Inutile de perdre son temps à chercher Vatapuna ou Lahomeria sur une carte, mais toute imaginaire qu'elle soit, l'Amérique latine de Véronique Ovaldé est aussi vraie que nature, aussi moite, aussi étouffante, aussi corrompue. On ne peut s'empêcher de songer à Garcia Marquez à la lecture de cette fresque découpée en courts chapitres qui mêle réalisme et étrangeté et dessine surtout deux belles figures de femmes : Vera Candida, qui donne son titre au roman, et l'inoubliable Rose Bustamente.


  • La revue de presse Valérie Marin La Meslée - Le Point du 24 septembre 2009

Véronique Ovaldé conte ces vies d'une allure qui jamais ne traîne, mais sait se poser le temps d'une image infiniment poétique. Et puis ça repart, comme si l'écrivain s'était installée dans la vapeur d'un nuage blanc entouré de bleu ciel pour mieux observer coups de tonnerre et éclaircies. Le sens de l'incongru et celui de l'humour vont et viennent comme brises sur les odeurs trop fortes de la misère et les brûlures de l'âme...
Dans l'invention d'un monde plein d'ailleurs et d'une langue à soi, Véronique Ovaldé écrit le livre des filles-mères en libérant l'atroce mot valise du poids de son trait d'union maléfique.
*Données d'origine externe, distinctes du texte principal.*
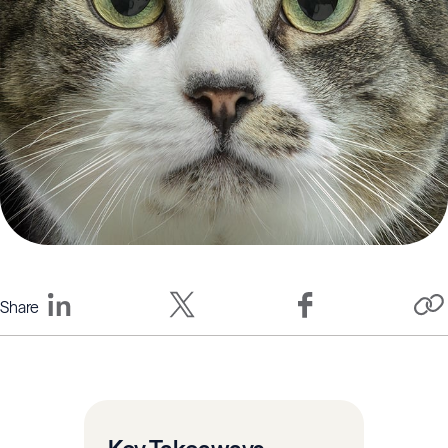
Share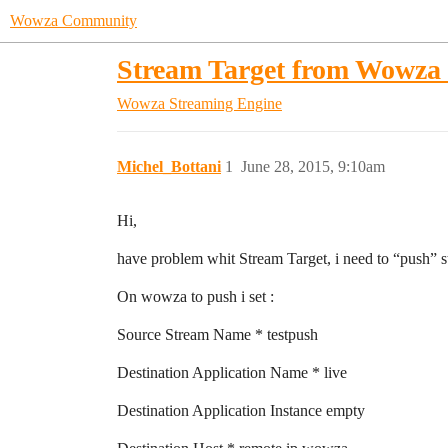
Wowza Community
Stream Target from Wowza
Wowza Streaming Engine
Michel_Bottani
1
June 28, 2015, 9:10am
Hi,
have problem whit Stream Target, i need to “push” 
On wowza to push i set :
Source Stream Name * testpush
Destination Application Name * live
Destination Application Instance empty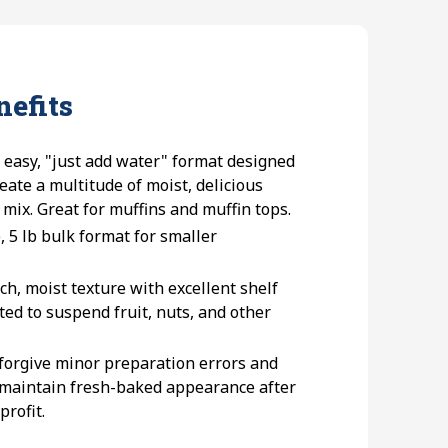
nefits
n easy, "just add water" format designed
eate a multitude of moist, delicious
 mix. Great for muffins and muffin tops.
e, 5 lb bulk format for smaller
ich, moist texture with excellent shelf
ted to suspend fruit, nuts, and other
 forgive minor preparation errors and
 maintain fresh-baked appearance after
profit.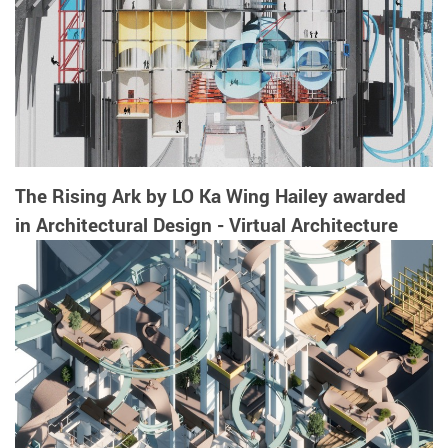
The Rising Ark by LO Ka Wing Hailey awarded
in Architectural Design - Virtual Architecture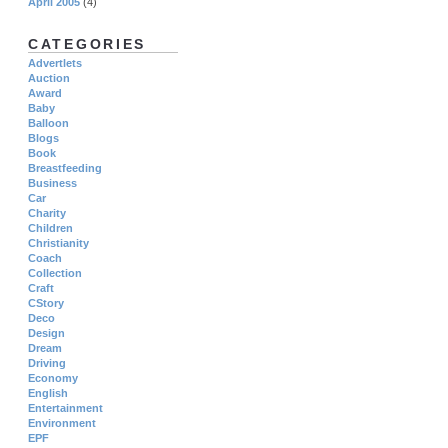
April 2005
(4)
CATEGORIES
Advertlets
Auction
Award
Baby
Balloon
Blogs
Book
Breastfeeding
Business
Car
Charity
Children
Christianity
Coach
Collection
Craft
CStory
Deco
Design
Dream
Driving
Economy
English
Entertainment
Environment
EPF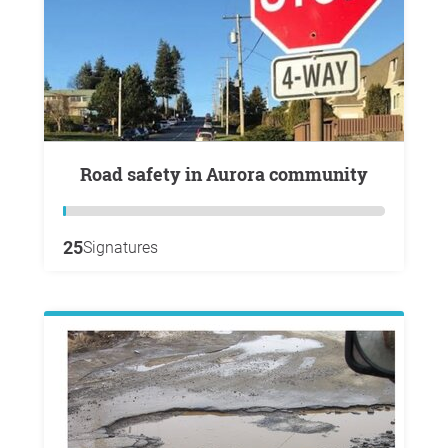
Road safety in Aurora community
25
Signatures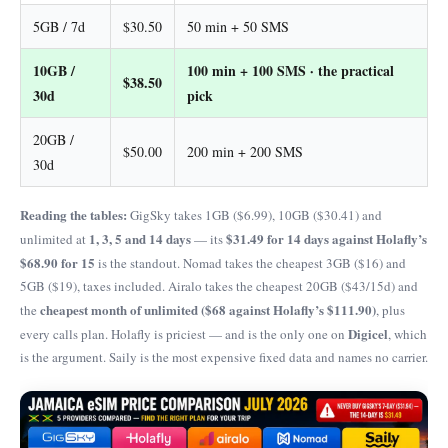
5GB / 7d
$30.50
50 min + 50 SMS
10GB /
100 min + 100 SMS · the practical
$38.50
30d
pick
20GB /
$50.00
200 min + 200 SMS
30d
Reading the tables:
GigSky takes 1GB ($6.99), 10GB ($30.41) and
1, 3, 5 and 14 days
$31.49 for 14 days against Holafly’s
unlimited at
— its
$68.90 for 15
is the standout. Nomad takes the cheapest 3GB ($16) and
5GB ($19), taxes included. Airalo takes the cheapest 20GB ($43/15d) and
cheapest month of unlimited ($68 against Holafly’s $111.90)
the
, plus
Digicel
every calls plan. Holafly is priciest — and is the only one on
, which
is the argument. Saily is the most expensive fixed data and names no carrier.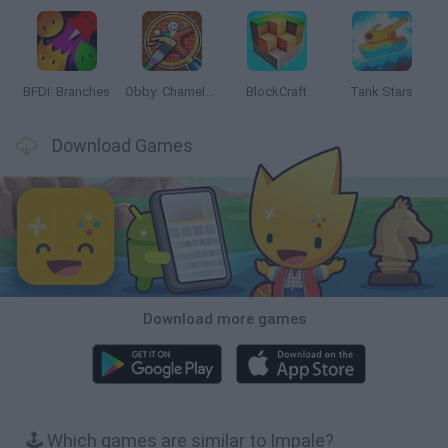
BFDI: Branches
Obby: Chameleon: Paint & Hide
BlockCraft
Tank Stars
Download Games
Download more games
🕹️ Which games are similar to Impale?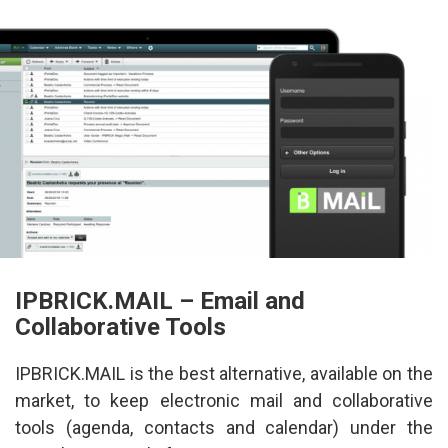
IPBRICK.MAIL – Email and 
Collaborative Tool
IPBRICK.MAIL is the best alternative, available on the 
market, to keep electronic mail and collaborative 
tools (agenda, contacts and calendar) under the 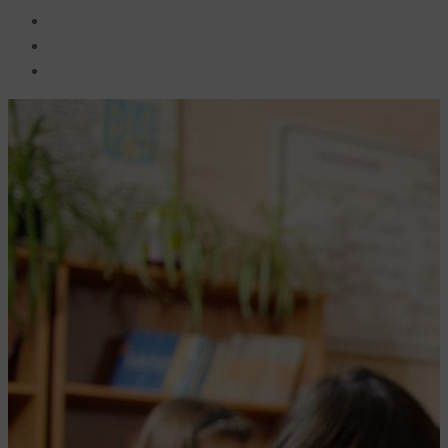
BECOME A JOLLY PHONICS TEACHER
Contact Us
Register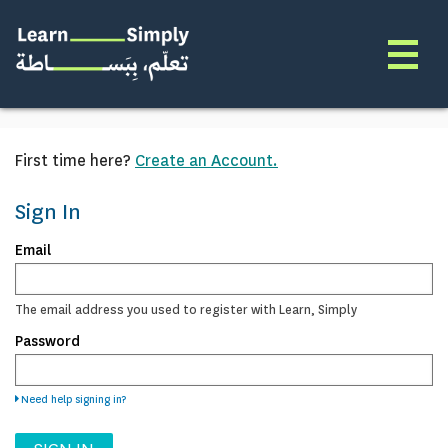
First time here?
Create an Account.
Sign In
Sign
Email
in
here
using
The email address you used to register with Learn, Simply
your
Password
email
address
and
password.
Need help signing in?
If
you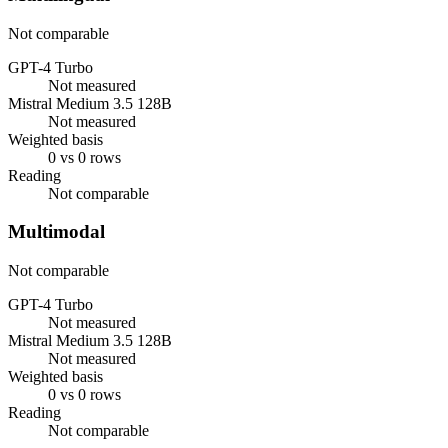
Not comparable
GPT-4 Turbo
Not measured
Mistral Medium 3.5 128B
Not measured
Weighted basis
0 vs 0 rows
Reading
Not comparable
Multimodal
Not comparable
GPT-4 Turbo
Not measured
Mistral Medium 3.5 128B
Not measured
Weighted basis
0 vs 0 rows
Reading
Not comparable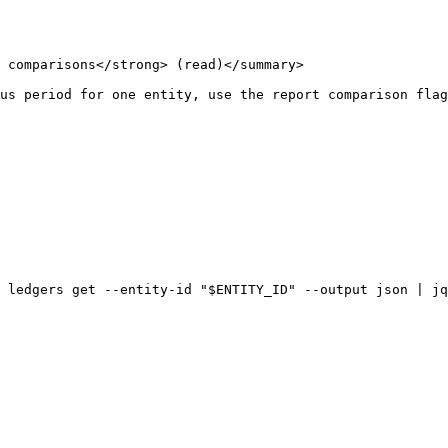
 comparisons</strong> (read)</summary>

us period for one entity, use the report comparison flag
 ledgers get --entity-id "$ENTITY_ID" --output json | jq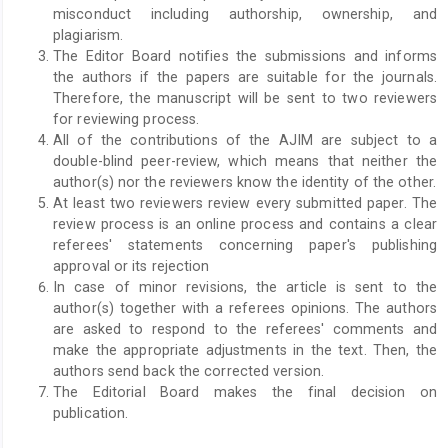
misconduct including authorship, ownership, and
plagiarism.
The Editor Board notifies the submissions and informs
the authors if the papers are suitable for the journals.
Therefore, the manuscript will be sent to two reviewers
for reviewing process.
All of the contributions of the AJIM are subject to a
double-blind peer-review, which means that neither the
author(s) nor the reviewers know the identity of the other.
At least two reviewers review every submitted paper. The
review process is an online process and contains a clear
referees' statements concerning paper's publishing
approval or its rejection
In case of minor revisions, the article is sent to the
author(s) together with a referees opinions. The authors
are asked to respond to the referees' comments and
make the appropriate adjustments in the text. Then, the
authors send back the corrected version.
The Editorial Board makes the final decision on
publication.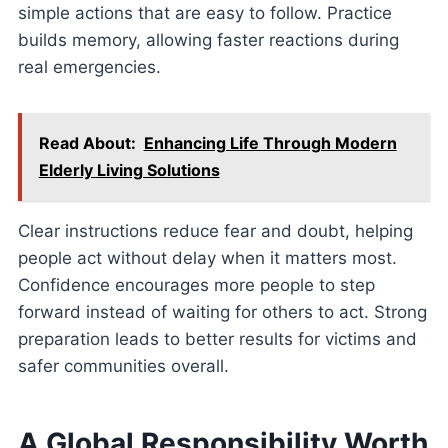
simple actions that are easy to follow. Practice
builds memory, allowing faster reactions during
real emergencies.
Read About:
Enhancing Life Through Modern
Elderly Living Solutions
Clear instructions reduce fear and doubt, helping
people act without delay when it matters most.
Confidence encourages more people to step
forward instead of waiting for others to act. Strong
preparation leads to better results for victims and
safer communities overall.
A Global Responsibility Worth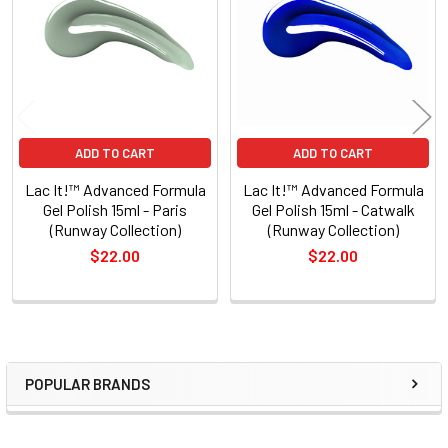
Products
ADD TO CART
ADD TO CART
Lac It!™ Advanced Formula
Lac It!™ Advanced Formula
Gel Polish 15ml - Paris
Gel Polish 15ml - Catwalk
(Runway Collection)
(Runway Collection)
$22.00
$22.00
POPULAR BRANDS
Sidebar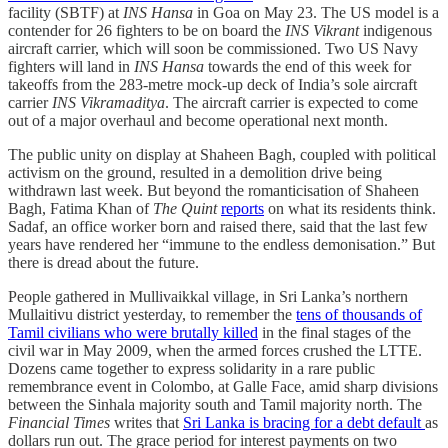
facility (SBTF) at
INS Hansa
in Goa on May 23. The US model is a
contender for 26 fighters to be on board the
INS Vikrant
indigenous
aircraft carrier, which will soon be commissioned. Two US Navy
fighters will land in
INS Hansa
towards the end of this week for
takeoffs from the 283-metre mock-up deck of India’s sole aircraft
carrier
INS Vikramaditya
. The aircraft carrier is expected to come
out of a major overhaul and become operational next month.
The public unity on display at Shaheen Bagh, coupled with political
activism on the ground, resulted in a demolition drive being
withdrawn last week. But beyond the romanticisation of Shaheen
Bagh, Fatima Khan of
The Quint
reports
on what its residents think.
Sadaf, an office worker born and raised there, said that the last few
years have rendered her “immune to the endless demonisation.” But
there is dread about the future.
People gathered in Mullivaikkal village, in Sri Lanka’s northern
Mullaitivu district yesterday, to remember the
tens of thousands of
Tamil civilians who were brutally killed
in the final stages of the
civil war in May 2009, when the armed forces crushed the LTTE.
Dozens came together to express solidarity in a rare public
remembrance event in Colombo, at Galle Face, amid sharp divisions
between the Sinhala majority south and Tamil majority north. The
Financial Times
writes that
Sri Lanka is bracing for a debt default
as
dollars run out. The grace period for interest payments on two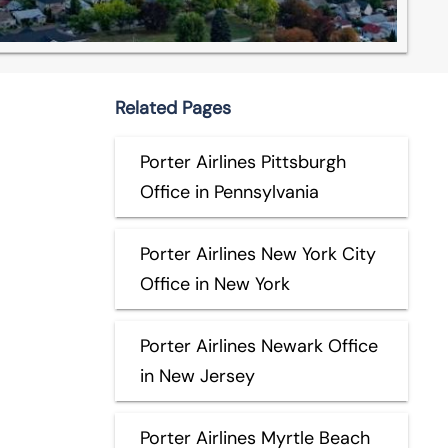
Related Pages
Porter Airlines Pittsburgh
Office in Pennsylvania
Porter Airlines New York City
Office in New York
Porter Airlines Newark Office
in New Jersey
Porter Airlines Myrtle Beach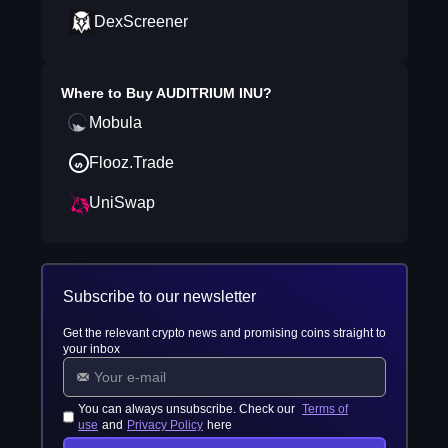
DexScreener
Where to Buy
AUDITRIUM INU
?
Mobula
Flooz.Trade
UniSwap
Subscribe to our newsletter
Get the relevant crypto news and promising coins straight to
your inbox
You can always unsubscribe. Check our
Terms of
use
and
Privacy Policy
here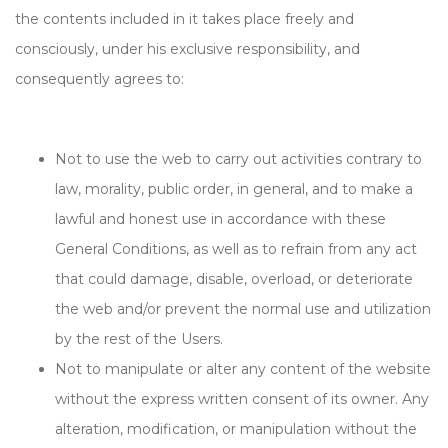
the contents included in it takes place freely and
consciously, under his exclusive responsibility, and
consequently agrees to:
Not to use the web to carry out activities contrary to
law, morality, public order, in general, and to make a
lawful and honest use in accordance with these
General Conditions, as well as to refrain from any act
that could damage, disable, overload, or deteriorate
the web and/or prevent the normal use and utilization
by the rest of the Users.
Not to manipulate or alter any content of the website
without the express written consent of its owner. Any
alteration, modification, or manipulation without the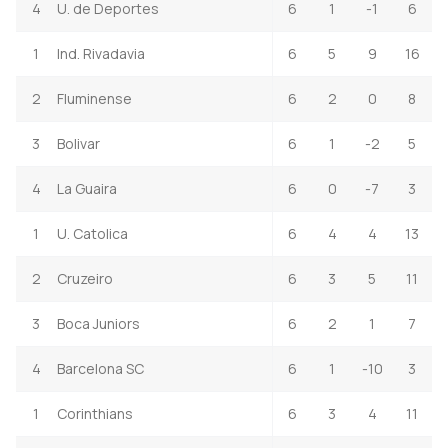
4
U. de Deportes
6
1
-1
6
1
Ind. Rivadavia
6
5
9
16
2
Fluminense
6
2
0
8
3
Bolivar
6
1
-2
5
4
La Guaira
6
0
-7
3
1
U. Catolica
6
4
4
13
2
Cruzeiro
6
3
5
11
3
Boca Juniors
6
2
1
7
4
Barcelona SC
6
1
-10
3
1
Corinthians
6
3
4
11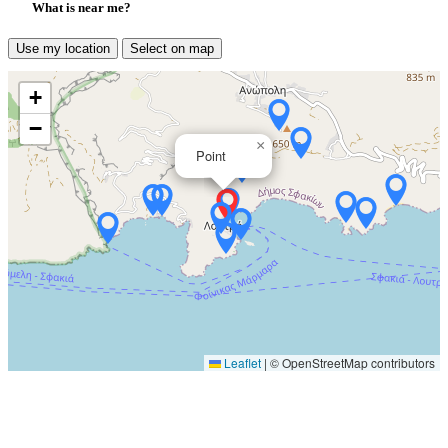
What is near me?
Use my location
Select on map
+
−
×
Point
Leaflet
|
© OpenStreetMap contributors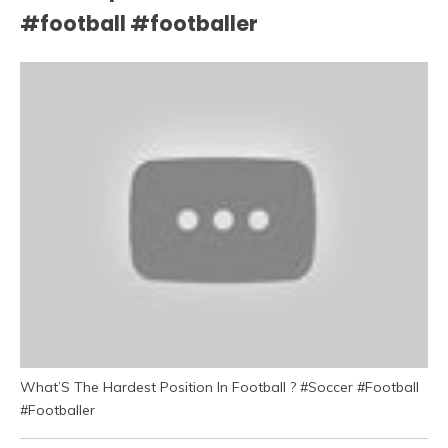
#football #footballer
What’S The Hardest Position In Football ? #Soccer #Football
#Footballer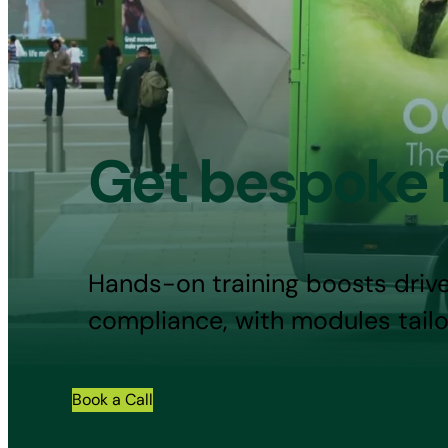
Get bespoke f
Hands-on training boosts drive
compliance, with modules tailo
Book a Call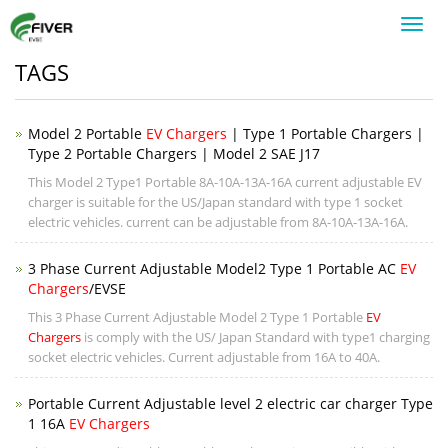
Toggl
navig
TAGS
Model 2 Portable
EV Chargers
| Type 1 Portable Chargers |
Type 2 Portable Chargers | Model 2 SAE J17
This Model 2 Type1 Portable 8A-10A-13A-16A current adjustable EV
charger is suitable for the US/Japan standard with type 1 socket
electric vehicles. current can be adjustable from 8A-10A-13A-16A.
3 Phase Current Adjustable Model2 Type 1 Portable AC
EV
Chargers
/EVSE
This 3 Phase Current Adjustable Model 2 Type 1 Portable
EV
Chargers
is comply with the US/ Japan Standard with type1 charging
socket electric vehicles. Current adjustable from 16A to 40A.
Portable Current Adjustable level 2 electric car charger Type
1 16A
EV Chargers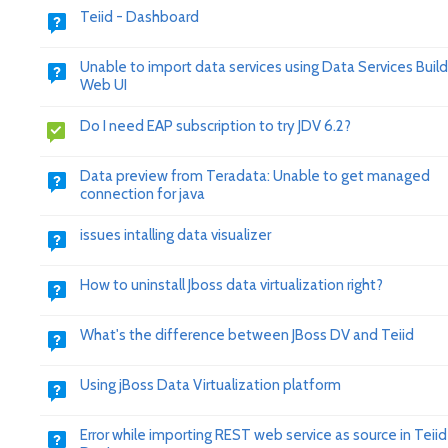
Teiid - Dashboard
Unable to import data services using Data Services Build
Web UI
Do I need EAP subscription to try JDV 6.2?
Data preview from Teradata: Unable to get managed
connection for java
issues intalling data visualizer
How to uninstall Jboss data virtualization right?
What's the difference between JBoss DV and Teiid
Using jBoss Data Virtualization platform
Error while importing REST web service as source in Teiid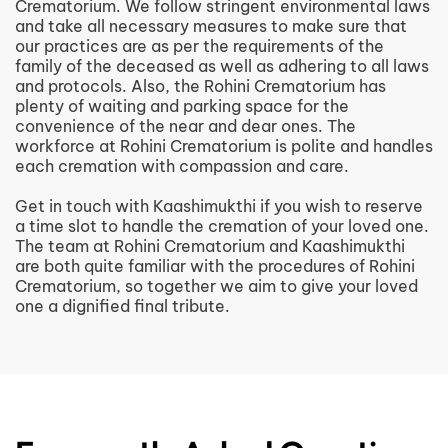
Crematorium. We follow stringent environmental laws
and take all necessary measures to make sure that
our practices are as per the requirements of the
family of the deceased as well as adhering to all laws
and protocols. Also, the Rohini Crematorium has
plenty of waiting and parking space for the
convenience of the near and dear ones. The
workforce at Rohini Crematorium is polite and handles
each cremation with compassion and care.
Get in touch with Kaashimukthi if you wish to reserve
a time slot to handle the cremation of your loved one.
The team at Rohini Crematorium and Kaashimukthi
are both quite familiar with the procedures of Rohini
Crematorium, so together we aim to give your loved
one a dignified final tribute.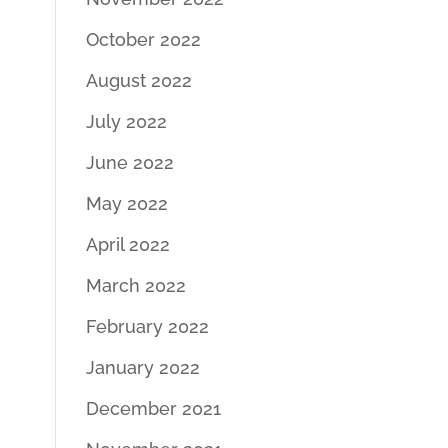
October 2022
August 2022
July 2022
June 2022
May 2022
April 2022
March 2022
February 2022
January 2022
December 2021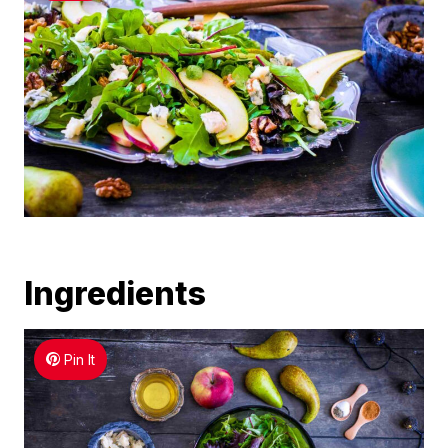
Ingredients
Pin It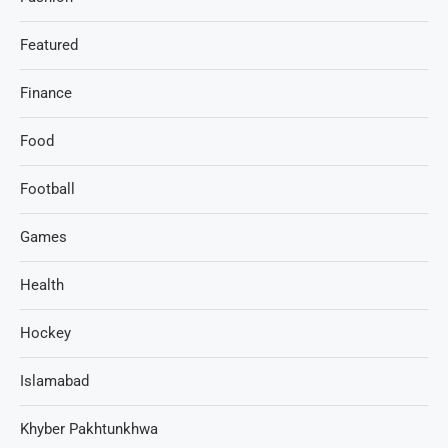
Featured
Finance
Food
Football
Games
Health
Hockey
Islamabad
Khyber Pakhtunkhwa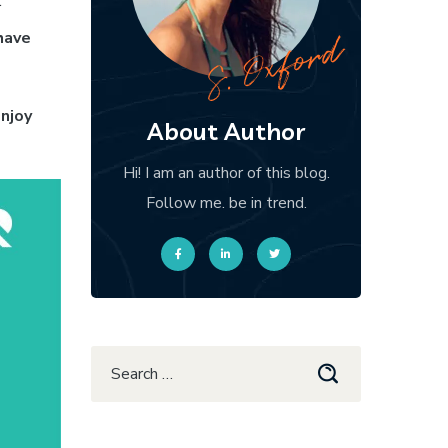
r
have
njoy
About Author
Hi! I am an author of this blog.
Follow me. be in trend.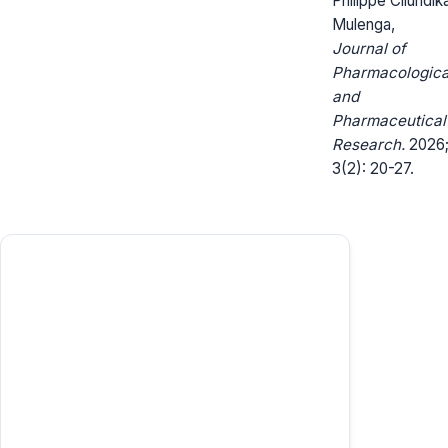
Philippe Cilundik
Mulenga,
Journal of
Pharmacologica
and
Pharmaceutical
Research.
2026
3(2): 20-27.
Qu'elle remplace par l'espace du bonheur.


  • La revue de presse Fabienne Dumontet - Le Monde du 11 septembre 2009

Les pulsions, visions et actions de ces personnages, aussi tordues soient-elles, sont toutes exposées sur un même plan d'évidence pour asseoir le monde sur de nouvelles bases, le temps d'un récit. Mais dans son dernier roman, Ce que je sais de Vera Candida, ce récit est d'abord un mythe : celui qui fonde une lignée maternelle, réunissant les destins successifs de Rose, Violette, Vera Candida et, pour finir, de sa fille Monica Rose. La première vit sur l'île de Vatapuna, la deuxième y meurt, la troisième la fuit, la quatrième ne la connaîtra même pas. C'est pour cela, souligne Véronique Ovaldé, que cet endroit imaginaire est, dès l'ouverture du roman, un condensé d'imagerie latino-américaine, paré de l'éclat factice du réalisme magique...
Séduite par un ogre moderne qui l'engrosse sur le tard d'une fille au destin avorté, Rose est peut-être la figure la plus rutilante de ce roman, mais pas la plus intéressante. Car la trajectoire de sa petite-fille, Vera Candida, en fille-mère arrachée au paradis d'enfance, rappelle l'un des autres talents de Véronique Ovaldé : sa capacité à traiter son personnage comme une force susceptible de transformer in extremis une vie d'échecs ou d'accidents en un destin choisi et encore ouvert.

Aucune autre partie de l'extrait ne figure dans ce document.